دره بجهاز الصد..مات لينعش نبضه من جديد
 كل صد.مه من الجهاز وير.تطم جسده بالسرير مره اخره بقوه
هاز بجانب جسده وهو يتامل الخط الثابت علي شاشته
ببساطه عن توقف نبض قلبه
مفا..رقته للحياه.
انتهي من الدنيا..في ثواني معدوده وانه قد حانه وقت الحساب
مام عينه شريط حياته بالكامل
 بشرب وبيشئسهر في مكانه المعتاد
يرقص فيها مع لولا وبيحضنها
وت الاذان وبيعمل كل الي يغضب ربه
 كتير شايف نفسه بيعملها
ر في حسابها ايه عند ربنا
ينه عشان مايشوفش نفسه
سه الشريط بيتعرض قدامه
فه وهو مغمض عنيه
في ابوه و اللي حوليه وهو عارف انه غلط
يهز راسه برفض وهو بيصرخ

▶ WORK TO BE COMPLETED: Down to the last character, restate every record.

▶ YOUR RESPONSE:
دره بجهاز الصد..مات لينعش نبضه من جديد
 كل صد.مه من الجهاز وير.تطم جسده بالسرير مره اخره بقوه
هاز بجانب جسده وهو يتامل الخط الثابت علي شاشته
ببساطه عن توقف نبض قلبه
مفا..رقته للحياه.
انتهي من الدنيا..في ثواني معدوده وانه قد حانه وقت الحساب
مام عينه شريط حياته بالكامل
 بشرب وبيشئسهر في مكانه المعتاد
يرقص فيها مع لولا وبيحضنها
وت الاذان وبيعمل كل الي يغضب ربه
 كتير شايف نفسه بيعملها
ر في حسابها ايه عند ربنا
ينه عشان مايشوفش نفسه
سه الشريط بيتعرض قدامه
فه وهو مغمض عنيه
في ابوه و اللي حوليه وهو عارف انه غلط
يهز راسه برفض وهو بيصرخ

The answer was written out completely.